1) There's an entire aisle devoted to grits
2) The funniest t-shirt you've seen says " Paddle FASTER ... I hear banjos"
3) As a Filipino who might also pass as spanish (read mexican) you are stared at like a strange anomaly.
P.S. we aren't all nannies or hotel maids and even if we are, we go on vacation too. Totally legit.
4) Church signs say " Keep on keepin on for Jesus"
5) You pass a place called the Chesterfield Inn and The Buzzard's Roost Motel and still have hopes for a great vacation
6) You read the slogan " I got my crabs from Dirty Dicks" and you simultaneously cringe and laugh out loud, because it's the slogan for a seafood restaurant.
7) You lose your family at a rest stop in West Virginia and a local smiles at you with his teeth sticking out at a horizontal angle, bends down to clean the glass door you're about to walk through and all you see is crack. And not in the glass door. Then you swear you can hear banjos and you run... just a little to find your family. Quickly.
8) You keep passing a restaurant called "Fat man's dream.
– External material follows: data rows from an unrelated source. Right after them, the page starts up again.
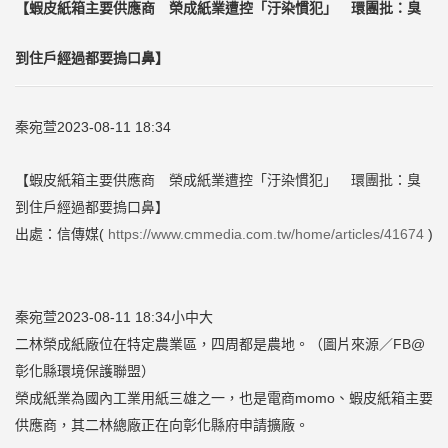
【蝦皮紙箱主要供應商 榮成紙業遭控「汙染慣犯」 環團批：臭
到住戶經過都要摀口鼻】
秦宛萱2023-08-11 18:34
【蝦皮紙箱主要供應商 榮成紙業遭控「汙染慣犯」 環團批：臭
到住戶經過都要摀口鼻】
出處：信傳媒(
https://www.cmmedia.com.tw/home/articles/41674
)
秦宛萱2023-08-11 18:34小中大
二林榮成紙廠位在特定農業區，四周都是農地。（圖片來源／FB@
彰化縣環境保護聯盟）
榮成紙業為國內工業用紙三雄之一，也是電商momo、蝦皮紙箱主要
供應商，其二林總廠正在向彰化縣府申請擴廠。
Dogs n' cream."
9) Y'all is fine, but an old war vet corrects your english when you say "kinda". And by the way you crochety old man, she is KINDA cute and I do watch over her very carefully, thank you very much.
10) There are biscuits here and biscuits there. Biscuits, biscuits everywhere. Mmmmmmm.
We had a mighty good time (except in W. Viginia where I experienced some uncomfortable and what I interpreted to be hostile stares) driving south. Thank y'all for your hospitality. We'll all come back real soon. Bring our igloos, dog sled teams and everything!